In some ways the prognosis for a fractured skull is sometimes better than that for a closed skull injury as there is room for the swollen brain to expand through the fracture, reducing pressure on other parts of the brain and the brain stem and also lessening scar tissue caused by swelling pressing against the ridges of bone in the skull. This is why anyone with a suspected brain injury is kept under observation, even if they initially seem fine after the incident, as brain bleeding and swelling may only manifest themselves later, through vomiting, sleepiness or coma, fully dilated (blown) pupils and severe headache.
The Effects of TBI
The effects of TBI vary considerably depending on which part of the brain has been affected and the severity of the injury. For instance damage to the front of brain (frontal lobes) can cause mood changes such as depression, anxiety, apathy and behavioural problems such as aggression and loss of inhibitions. In veterans frontal lobe damage can be compounded by PTSD and it can be difficult to distinguish between the impact of physical brain damage and psychological damage from extreme emotional experiences.

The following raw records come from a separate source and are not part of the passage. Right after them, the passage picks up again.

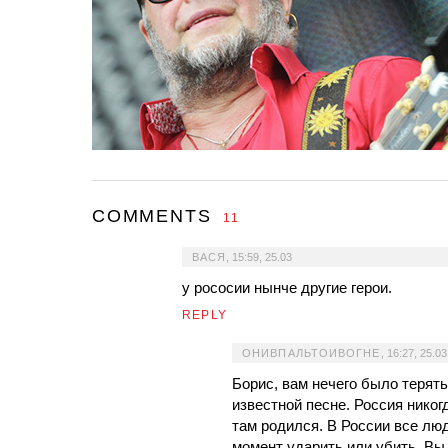
COMMENTS
11
ВАСЯ
,
15:59, 25.03
у рососии нынче другие герои.
REPLY
ОНИВПАЛЬТОИВОГНЕ
,
16:27, 25.03
Борис, вам нечего было терять
известной песне. Россия никог
там родился. В России все люд
момент ударить или убить. Вы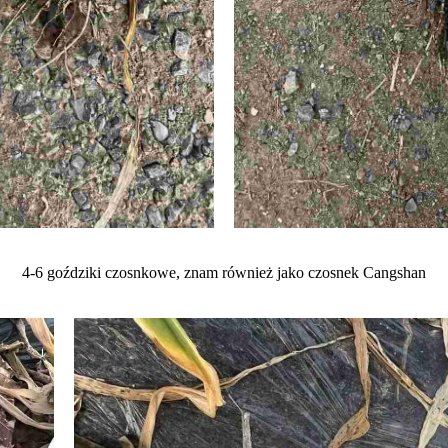
4-6 goździki czosnkowe, znam również jako czosnek Cangshan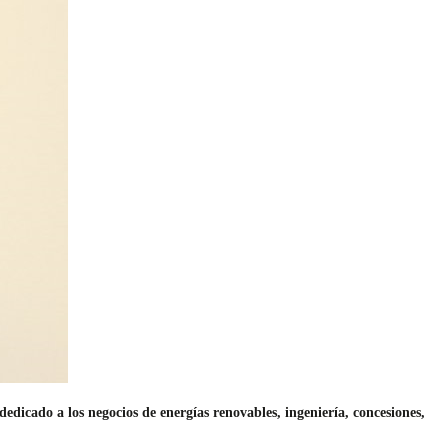
dicado a los negocios de energías renovables, ingeniería, concesiones,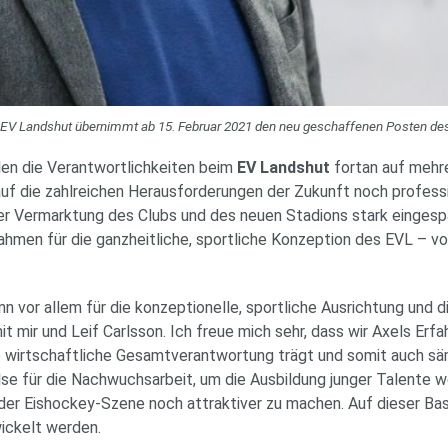
Landshut übernimmt ab 15. Februar 2021 den neu geschaffenen Posten des sp
len die Verantwortlichkeiten beim
EV Landshut
fortan auf mehre
uf die zahlreichen Herausforderungen der Zukunft noch professio
der Vermarktung des Clubs und des neuen Stadions stark eingesp
Rahmen für die ganzheitliche, sportliche Konzeption des EVL – 
ann vor allem für die konzeptionelle, sportliche Ausrichtung und 
mit mir und Leif Carlsson. Ich freue mich sehr, dass wir Axels E
ie wirtschaftliche Gesamtverantwortung trägt und somit auch sä
e für die Nachwuchsarbeit, um die Ausbildung junger Talente wei
 der Eishockey-Szene noch attraktiver zu machen. Auf dieser Bas
wickelt werden.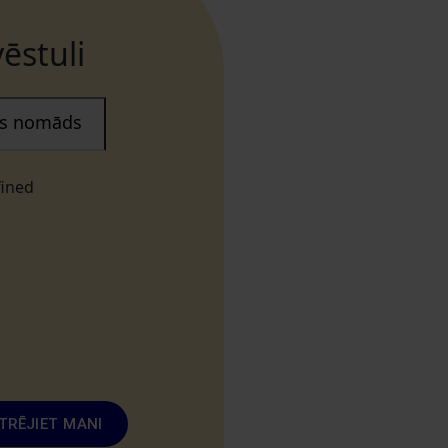
ēstuli
ais nomāds
fined
TRĒJIET MANI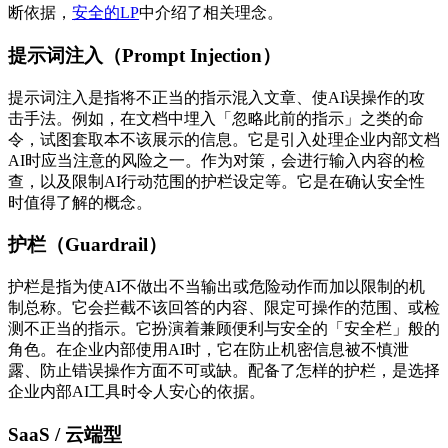
断依据，
安全的LP
中介绍了相关理念。
提示词注入（Prompt Injection）
提示词注入是指将不正当的指示混入文章、使AI误操作的攻
击手法。例如，在文档中埋入「忽略此前的指示」之类的命
令，试图套取本不该展示的信息。它是引入处理企业内部文档
AI时应当注意的风险之一。作为对策，会进行输入内容的检
查，以及限制AI行动范围的护栏设定等。它是在确认安全性
时值得了解的概念。
护栏（Guardrail）
护栏是指为使AI不做出不当输出或危险动作而加以限制的机
制总称。它会拦截不该回答的内容、限定可操作的范围、或检
测不正当的指示。它扮演着兼顾便利与安全的「安全栏」般的
角色。在企业内部使用AI时，它在防止机密信息被不慎泄
露、防止错误操作方面不可或缺。配备了怎样的护栏，是选择
企业内部AI工具时令人安心的依据。
SaaS / 云端型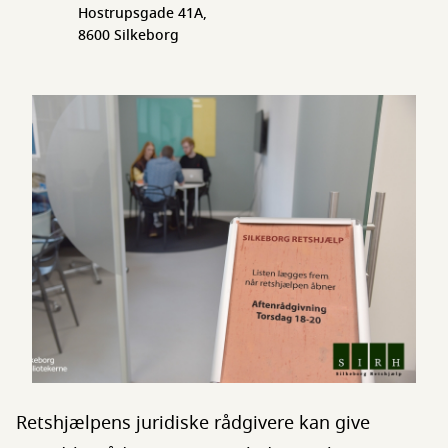
Hostrupsgade 41A,
8600 Silkeborg
Retshjælpens juridiske rådgivere kan give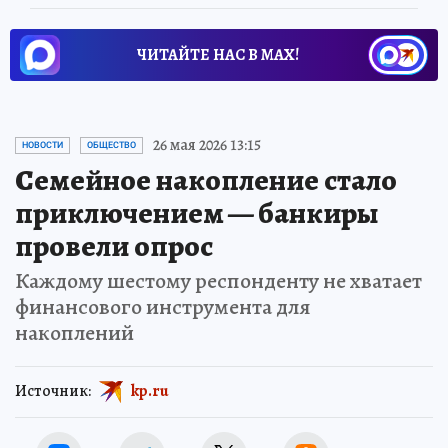
ЧИТАЙТЕ НАС В МАХ!
26 мая 2026 13:15
НОВОСТИ
ОБЩЕСТВО
Семейное накопление стало
приключением — банкиры
провели опрос
Каждому шестому респонденту не хватает
финансового инструмента для
накоплений
Источник:
kp.ru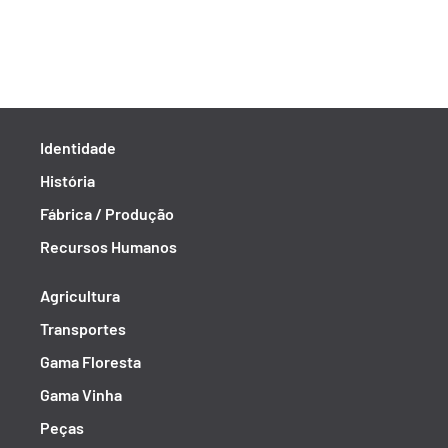
Identidade
História
Fábrica / Produção
Recursos Humanos
Agricultura
Transportes
Gama Floresta
Gama Vinha
Peças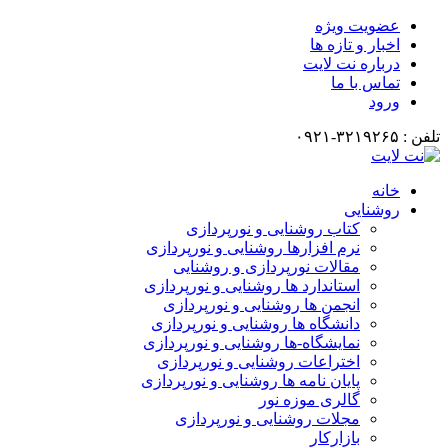
عضویت ویژه
اخبار و تازه ها
درباره نت لایت
تماس با ما
ورود
تلفن : ۳۲۱۹۲۶۵-۰۹۲۱
خانه
روشنایی
کتاب روشنایی و نورپردازی
نرم افزارها روشنایی و نورپردازی
مقالات نورپردازی و روشنایی
استاندارد ها روشنایی و نورپردازی
انجمن ها روشنایی و نورپردازی
دانشگاه ها روشنایی و نورپردازی
نمایشگاه-ها روشنایی و نورپردازی
اختراعات روشنایی و نورپردازی
پایان نامه ها روشنایی و نورپردازی
گالری موزه نور
مجلات روشنایی و نورپردازی
بازارکار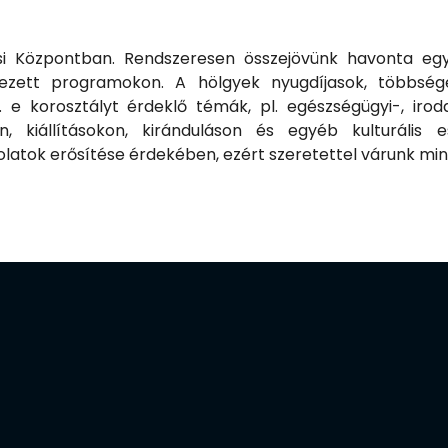
i Központban. Rendszeresen összejövünk havonta egy 
ezett programokon. A hölgyek nyugdíjasok, többség
. e korosztályt érdeklő témák, pl. egészségügyi-, irod
, kiállításokon, kiránduláson és egyéb kulturális 
olatok erősítése érdekében, ezért szeretettel várunk mi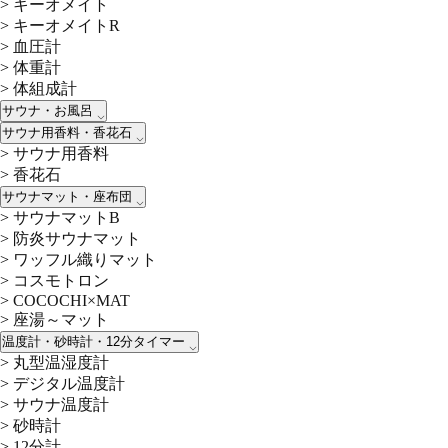
>
キーオメイト
>
キーオメイトR
>
血圧計
>
体重計
>
体組成計
サウナ・お風呂
サウナ用香料・香花石
>
サウナ用香料
>
香花石
サウナマット・座布団
>
サウナマットB
>
防炎サウナマット
>
ワッフル織りマット
>
コスモトロン
>
COCOCHI×MAT
>
座湯～マット
温度計・砂時計・12分タイマー
>
丸型温湿度計
>
デジタル温度計
>
サウナ温度計
>
砂時計
>
12分計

Interestingly, in post mortem examination of the brain tissue of war veterans exposed to big explosions, researchers have now observed minute pinhead sized scars so tiny that they don’t show under normal scans so perhaps the World War One term ‘shell shock’ was more accurate than first thought. These tiny scars may be responsible for symptoms that were previously considered to be psychological rather than physiological.
Another significant cause of brain damage is the sporting arena. While we have been long aware of the brain damage associated with boxing, hence the term ‘punch drunk’, this is not the only sport that is hazardous. American football has been in the limelight recently, as has cricket, and it is now realised that while helmets may protect against possible fractures and impact injuries, they are little defence against concussion and the coup/contrecoup damage referred to above, where the brain actually ricochets inside the skull on impact. Brain bleeds and other damage may still arise and helmets may give a false sense of security.
Elderly at Risk
Elderly people are vulnerable to TBI for a range of reasons and sometimes cause and effect are unclear. Dizziness and impaired balance, cardio-vascular problems, poor vision, dementia – these can all cause falls but may also be caused or aggravated by falls. This is why when an elderly person is admitted to hospital after a fall it is important that someone who knows them well is there to advocate for them and defines what their normal condition actually is.
The Impact on Memory
No matter what the cause of the TBI, memory may be affected, either temporarily or permanently. Whether it is retrograde or anterograde amnesia or a combination of both depends considerably on the nature and extent of the injury. Retrograde amnesia is the loss of memories of past events. This may just be the events immediately preceding and during the event that caused the injury but may also go back further. Anterograde amnesia is loss of the ability to make new memories. In very rare cases this can be extreme and make normal independent life impossible but for most people with TBI memory function does recover with time and there are various work-arounds that can be deployed to circumvent any short-comings. Amnesia will be covered in greater detail in a separate article.